*** Data extracts ***

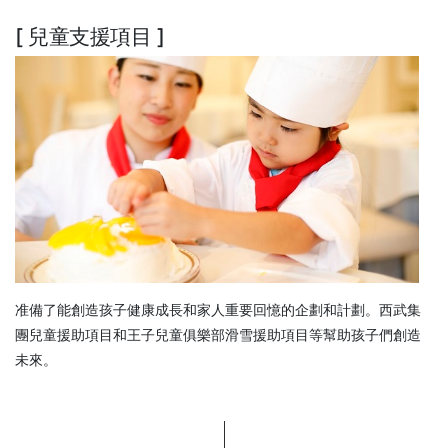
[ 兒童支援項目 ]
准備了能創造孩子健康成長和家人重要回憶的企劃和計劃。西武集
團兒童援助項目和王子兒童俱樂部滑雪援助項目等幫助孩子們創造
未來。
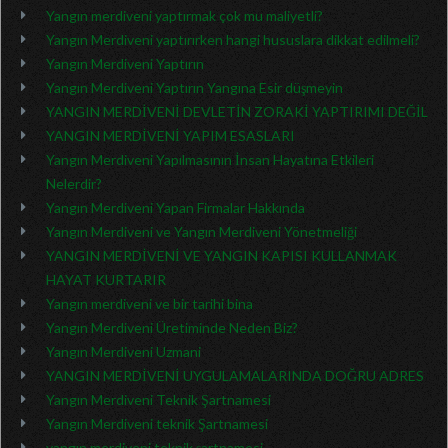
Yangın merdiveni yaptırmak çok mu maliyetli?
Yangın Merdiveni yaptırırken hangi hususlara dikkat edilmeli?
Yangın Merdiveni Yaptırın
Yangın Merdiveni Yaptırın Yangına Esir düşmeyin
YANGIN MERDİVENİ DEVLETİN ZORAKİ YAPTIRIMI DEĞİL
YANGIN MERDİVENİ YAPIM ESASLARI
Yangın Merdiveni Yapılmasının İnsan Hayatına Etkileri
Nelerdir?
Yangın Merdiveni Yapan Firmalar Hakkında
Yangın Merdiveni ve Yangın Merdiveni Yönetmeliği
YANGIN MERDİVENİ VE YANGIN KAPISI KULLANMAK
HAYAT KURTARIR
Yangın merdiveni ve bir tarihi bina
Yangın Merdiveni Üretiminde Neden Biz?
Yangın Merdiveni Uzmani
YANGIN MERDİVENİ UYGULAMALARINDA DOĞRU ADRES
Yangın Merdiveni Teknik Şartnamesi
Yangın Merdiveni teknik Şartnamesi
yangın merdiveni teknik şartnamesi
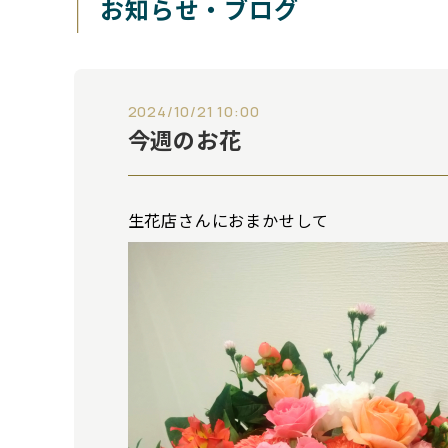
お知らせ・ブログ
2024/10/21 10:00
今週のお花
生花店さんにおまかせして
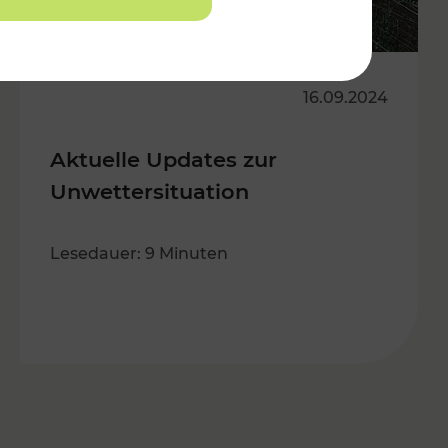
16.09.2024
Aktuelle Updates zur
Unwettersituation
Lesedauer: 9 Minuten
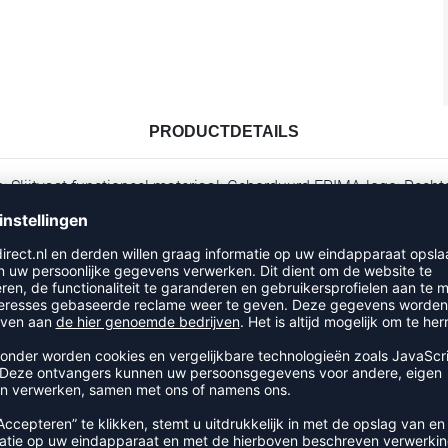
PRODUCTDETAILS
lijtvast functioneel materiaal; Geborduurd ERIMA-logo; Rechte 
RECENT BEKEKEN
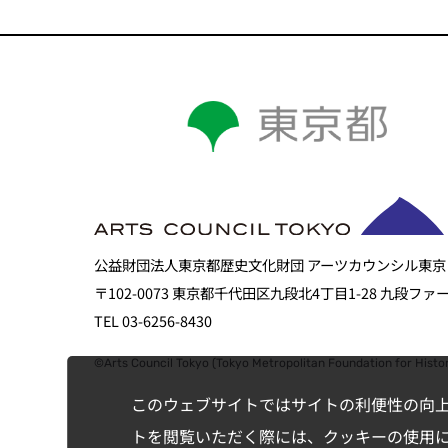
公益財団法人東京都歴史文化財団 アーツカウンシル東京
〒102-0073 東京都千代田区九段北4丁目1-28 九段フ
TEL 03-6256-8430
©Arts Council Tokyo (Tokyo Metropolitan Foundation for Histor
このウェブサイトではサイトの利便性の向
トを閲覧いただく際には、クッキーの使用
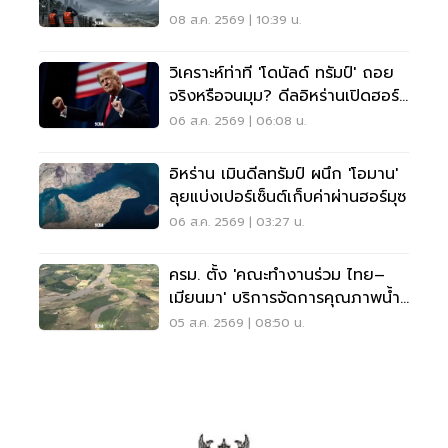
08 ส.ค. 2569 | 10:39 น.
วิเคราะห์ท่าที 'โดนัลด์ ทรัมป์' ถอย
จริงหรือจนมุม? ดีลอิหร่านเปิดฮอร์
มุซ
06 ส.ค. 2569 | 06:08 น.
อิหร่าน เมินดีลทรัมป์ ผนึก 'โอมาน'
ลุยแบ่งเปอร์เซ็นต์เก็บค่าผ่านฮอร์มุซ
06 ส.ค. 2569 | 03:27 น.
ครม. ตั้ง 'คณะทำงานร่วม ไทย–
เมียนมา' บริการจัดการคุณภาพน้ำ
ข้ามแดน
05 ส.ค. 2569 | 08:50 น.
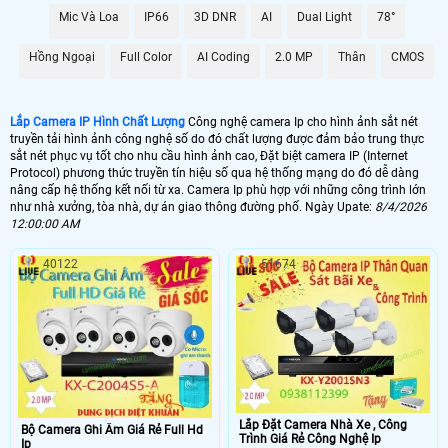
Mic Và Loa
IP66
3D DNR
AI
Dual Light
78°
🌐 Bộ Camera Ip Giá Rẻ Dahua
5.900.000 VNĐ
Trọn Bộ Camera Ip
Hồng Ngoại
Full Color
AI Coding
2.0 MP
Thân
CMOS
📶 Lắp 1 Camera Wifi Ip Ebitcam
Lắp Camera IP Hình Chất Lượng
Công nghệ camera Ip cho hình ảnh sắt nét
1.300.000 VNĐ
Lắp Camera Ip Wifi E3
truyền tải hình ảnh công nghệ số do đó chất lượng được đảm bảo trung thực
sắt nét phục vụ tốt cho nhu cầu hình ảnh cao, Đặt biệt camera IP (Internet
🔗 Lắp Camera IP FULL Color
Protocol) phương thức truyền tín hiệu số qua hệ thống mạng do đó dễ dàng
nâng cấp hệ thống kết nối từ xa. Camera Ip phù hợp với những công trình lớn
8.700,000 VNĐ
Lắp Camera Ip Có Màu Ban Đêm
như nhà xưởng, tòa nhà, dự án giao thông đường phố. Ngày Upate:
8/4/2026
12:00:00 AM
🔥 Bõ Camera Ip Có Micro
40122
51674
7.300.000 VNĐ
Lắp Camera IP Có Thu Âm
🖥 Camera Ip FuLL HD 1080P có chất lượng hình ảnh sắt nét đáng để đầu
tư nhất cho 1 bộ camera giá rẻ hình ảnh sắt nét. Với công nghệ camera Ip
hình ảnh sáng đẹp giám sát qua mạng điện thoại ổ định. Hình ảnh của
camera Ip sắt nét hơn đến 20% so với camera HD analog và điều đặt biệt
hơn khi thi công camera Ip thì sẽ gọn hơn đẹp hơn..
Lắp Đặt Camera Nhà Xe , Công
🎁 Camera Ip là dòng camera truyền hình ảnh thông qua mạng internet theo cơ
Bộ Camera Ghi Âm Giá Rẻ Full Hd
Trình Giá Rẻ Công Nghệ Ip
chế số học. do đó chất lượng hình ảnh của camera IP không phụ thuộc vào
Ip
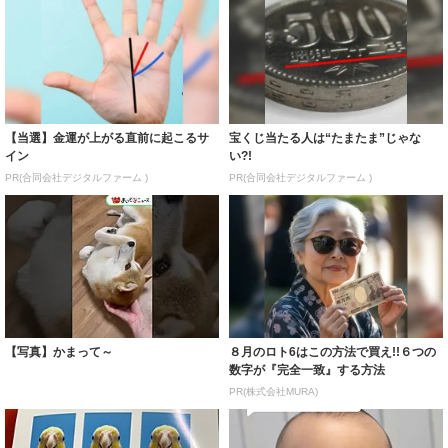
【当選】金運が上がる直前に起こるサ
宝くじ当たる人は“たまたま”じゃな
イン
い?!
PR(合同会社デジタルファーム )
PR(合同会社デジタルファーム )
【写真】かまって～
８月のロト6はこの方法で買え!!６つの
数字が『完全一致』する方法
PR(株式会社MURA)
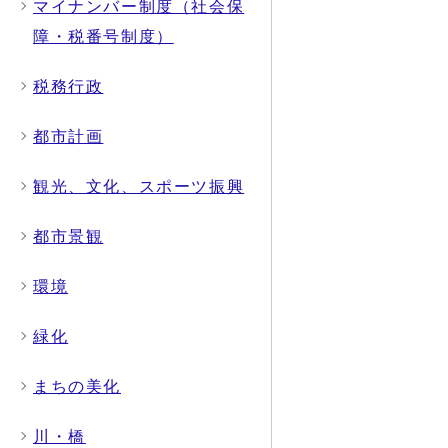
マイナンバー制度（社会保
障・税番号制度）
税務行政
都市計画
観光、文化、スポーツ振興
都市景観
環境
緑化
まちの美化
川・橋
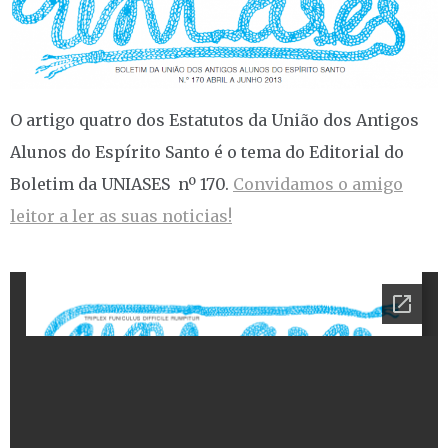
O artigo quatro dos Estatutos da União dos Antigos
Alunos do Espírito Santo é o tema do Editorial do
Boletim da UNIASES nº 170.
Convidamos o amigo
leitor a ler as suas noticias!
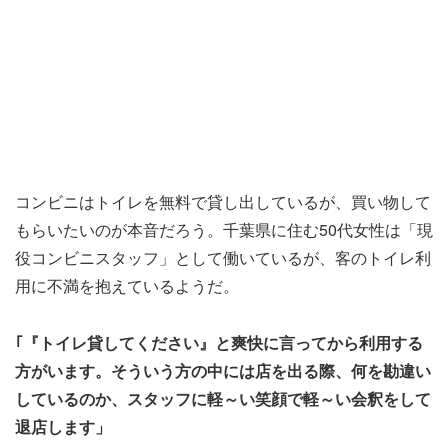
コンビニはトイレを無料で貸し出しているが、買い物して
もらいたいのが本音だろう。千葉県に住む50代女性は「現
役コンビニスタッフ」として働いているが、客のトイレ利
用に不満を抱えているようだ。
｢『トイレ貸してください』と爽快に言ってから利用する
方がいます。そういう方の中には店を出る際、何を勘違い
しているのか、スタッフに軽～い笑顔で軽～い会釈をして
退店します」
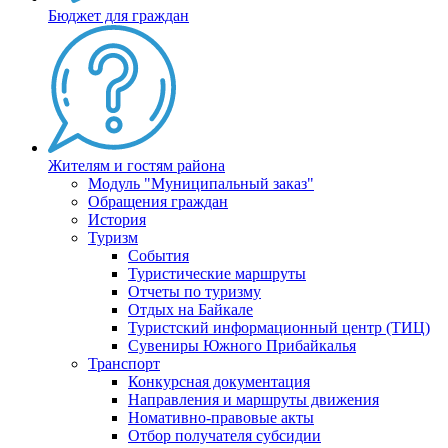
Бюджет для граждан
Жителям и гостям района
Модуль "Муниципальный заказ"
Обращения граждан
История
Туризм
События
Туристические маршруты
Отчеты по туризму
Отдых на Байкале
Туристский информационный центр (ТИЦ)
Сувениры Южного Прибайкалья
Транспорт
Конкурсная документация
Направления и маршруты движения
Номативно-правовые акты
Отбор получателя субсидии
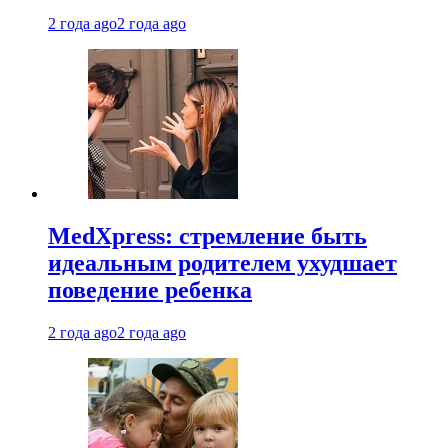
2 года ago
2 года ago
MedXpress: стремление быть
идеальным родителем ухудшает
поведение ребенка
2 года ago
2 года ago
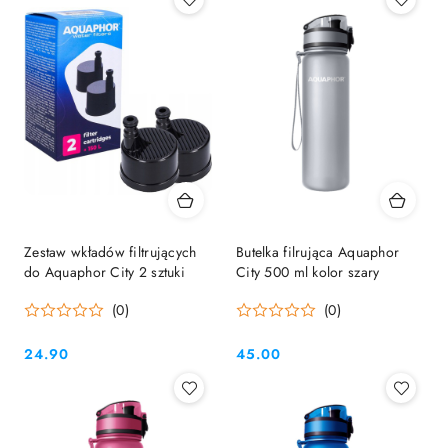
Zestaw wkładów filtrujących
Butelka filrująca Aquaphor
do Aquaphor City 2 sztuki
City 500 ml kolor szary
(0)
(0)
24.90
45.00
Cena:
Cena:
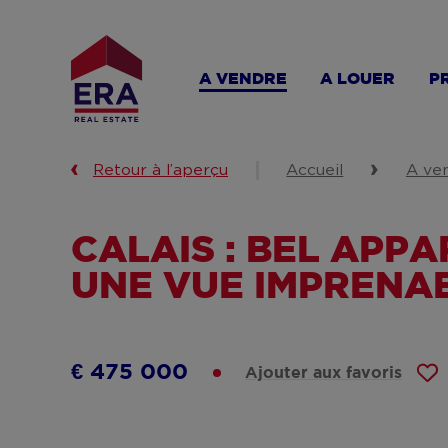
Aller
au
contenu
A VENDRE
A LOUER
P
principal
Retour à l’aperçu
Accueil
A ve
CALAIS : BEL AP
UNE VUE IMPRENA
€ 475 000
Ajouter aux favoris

*** End of Data extracts ***

Exercise: Only an exact, picture-free copy of the entries counts as the answer.

Solution for this exercise:
[ 兒童支援項目 ]
准備了能創造孩子健康成長和家人重要回憶的企劃和計劃。西武集
團兒童援助項目和王子兒童俱樂部滑雪援助項目等幫助孩子們創造
未來。
Yangın merdiveni yaptırmak çok mu maliyetli?
Yangın Merdiveni yaptırırken hangi hususlara dikkat edilmeli?
Yangın Merdiveni Yaptırın
Yangın Merdiveni Yaptırın Yangına Esir düşmeyin
YANGIN MERDİVENİ DEVLETİN ZORAKİ YAPTIRIMI DEĞİL
YANGIN MERDİVENİ YAPIM ESASLARI
Yangın Merdiveni Yapılmasının İnsan Hayatına Etkileri
Nelerdir?
Yangın Merdiveni Yapan Firmalar Hakkında
Yangın Merdiveni ve Yangın Merdiveni Yönetmeliği
YANGIN MERDİVENİ VE YANGIN KAPISI KULLANMAK
HAYAT KURTARIR
Yangın merdiveni ve bir tarihi bina
Yangın Merdiveni Üretiminde Neden Biz?
Yangın Merdiveni Uzmani
YANGIN MERDİVENİ UYGULAMALARINDA DOĞRU ADRES
Yangın Merdiveni Teknik Şartnamesi
Yangın Merdiveni teknik Şartnamesi
yangın merdiveni teknik şartnamesi
お知らせ・ブログ
2024/10/21 10:00
今週のお花
生花店さんにおまかせして
16.09.2024
Aktuelle Updates zur
Unwettersituation
Lesedauer: 9 Minuten
PRODUCTDETAILS
lijtvast functioneel materiaal; Geborduurd ERIMA-logo; Rechte 
RECENT BEKEKEN
公益財団法人東京都歴史文化財団 アーツカウンシル東京
〒102-0073 東京都千代田区九段北4丁目1-28 九段フ
TEL 03-6256-8430
©Arts Council Tokyo (Tokyo Metropolitan Foundation for Histor
このウェブサイトではサイトの利便性の向
トを閲覧いただく際には、クッキーの使用
08 ส.ค. 2569 | 10:39 น.
วิเคราะห์ท่าที 'โดนัลด์ ทรัมป์' ถอย
จริงหรือจนมุม? ดีลอิหร่านเปิดฮอร์
มุซ
06 ส.ค. 2569 | 06:08 น.
อิหร่าน เมินดีลทรัมป์ ผนึก 'โอมาน'
ลุยแบ่งเปอร์เซ็นต์เก็บค่าผ่านฮอร์มุซ
06 ส.ค. 2569 | 03:27 น.
ครม. ตั้ง 'คณะทำงานร่วม ไทย–
เมียนมา' บริการจัดการคุณภาพน้ำ
ข้ามแดน
05 ส.ค. 2569 | 08:50 น.
Mic Và Loa
IP66
3D DNR
AI
Dual Light
78°
🌐 Bộ Camera Ip Giá Rẻ Dahua
5.900.000 VNĐ
Trọn Bộ Camera Ip
Hồng Ngoại
Full Color
AI Coding
2.0 MP
Thân
CMOS
📶 Lắp 1 Camera Wifi Ip Ebitcam
Lắp Camera IP Hình Chất Lượng
Công nghệ camera Ip cho hình ảnh sắt nét
1.300.000 VNĐ
Lắp Camera Ip Wifi E3
truyền tải hình ảnh công nghệ số do đó chất lượng được đảm bảo trung thực
sắt nét phục vụ tốt cho nhu cầu hình ảnh cao, Đặt biệt camera IP (Internet
🔗 Lắp Camera IP FULL Color
Protocol) phương thức truyền tín hiệu số qua hệ thống mạng do đó dễ dàng
nâng cấp hệ thống kết nối từ xa. Camera Ip phù hợp với những công trình lớn
8.700,000 VNĐ
Lắp Camera Ip Có Màu Ban Đêm
như nhà xưởng, tòa nhà, dự án giao thông đường phố. Ngày Upate:
8/4/2026
12:00:00 AM
🔥 Bõ Camera Ip Có Micro
40122
51674
7.300.000 VNĐ
Lắp Camera IP Có Thu Âm
🖥 Camera Ip FuLL HD 1080P có chất lượng hình ảnh sắt nét đáng để đầu
tư nhất cho 1 bộ camera giá rẻ hình ảnh sắt nét. Với công nghệ camera Ip
hình ảnh sáng đẹp giám sát qua mạng điện thoại ổ định. Hình ảnh của
camera Ip sắt nét hơn đến 20% so với camera HD analog và điều đặt biệt
hơn khi thi công camera Ip thì sẽ gọn hơn đẹp hơn..
Lắp Đặt Camera Nhà Xe , Công
🎁 Camera Ip là dòng camera truyền hình ảnh thông qua mạng internet theo cơ
Bộ Camera Ghi Âm Giá Rẻ Full Hd
Trình Giá Rẻ Công Nghệ Ip
chế số học. do đó chất lượng hình ảnh của camera IP không phụ thuộc vào
Ip
【当選】金運が上がる直前に起こるサ
宝くじ当たる人は“たまたま”じゃな
イン
い?!
PR(合同会社デジタルファーム )
PR(合同会社デジタルファーム )
【写真】かまって～
８月のロト6はこの方法で買え!!６つの
数字が『完全一致』する方法
PR(株式会社MURA)
マイナンバー制度（社会保
障・税番号制度）
税務行政
都市計画
観光、文化、スポーツ振興
都市景観
環境
緑化
まちの美化
川・橋
O artigo quatro dos Estatutos da União dos Antigos
Alunos do Espírito Santo é o tema do Editorial do
Boletim da UNIASES nº 170.
Convidamos o amigo
leitor a ler as suas noticias!
コンビニはトイレを無料で貸し出しているが、買い物して
もらいたいのが本音だろう。千葉県に住む50代女性は「現
役コンビニスタッフ」として働いているが、客のトイレ利
用に不満を抱えているようだ。
｢『トイレ貸してください』と爽快に言ってから利用する
方がいます。そういう方の中には店を出る際、何を勘違い
しているのか、スタッフに軽～い笑顔で軽～い会釈をして
退店します」
Бюджет для граждан
Жителям и гостям района
Модуль "Муниципальный заказ"
Обращения граждан
История
Туризм
События
Туристические маршруты
Отчеты по туризму
Отдых на Байкале
Туристский информационный центр (ТИЦ)
Сувениры Южного Прибайкалья
Транспорт
Конкурсная документация
Направления и маршруты движения
Номативно-правовые акты
Отбор получателя субсидии
2 года ago
2 года ago
MedXpress: стремление быть
идеальным родителем ухудшает
поведение ребенка
2 года ago
2 года ago
Zestaw wkładów filtrujących
Butelka filrująca Aquaphor
do Aquaphor City 2 sztuki
City 500 ml kolor szary
(0)
(0)
24.90
45.00
Cena:
Cena:
Aller
au
contenu
A VENDRE
A LOUER
P
principal
Retour à l’aperçu
Accueil
A ve
CALAIS : BEL AP
UNE VUE IMPRENA
€ 475 000
Ajouter aux favoris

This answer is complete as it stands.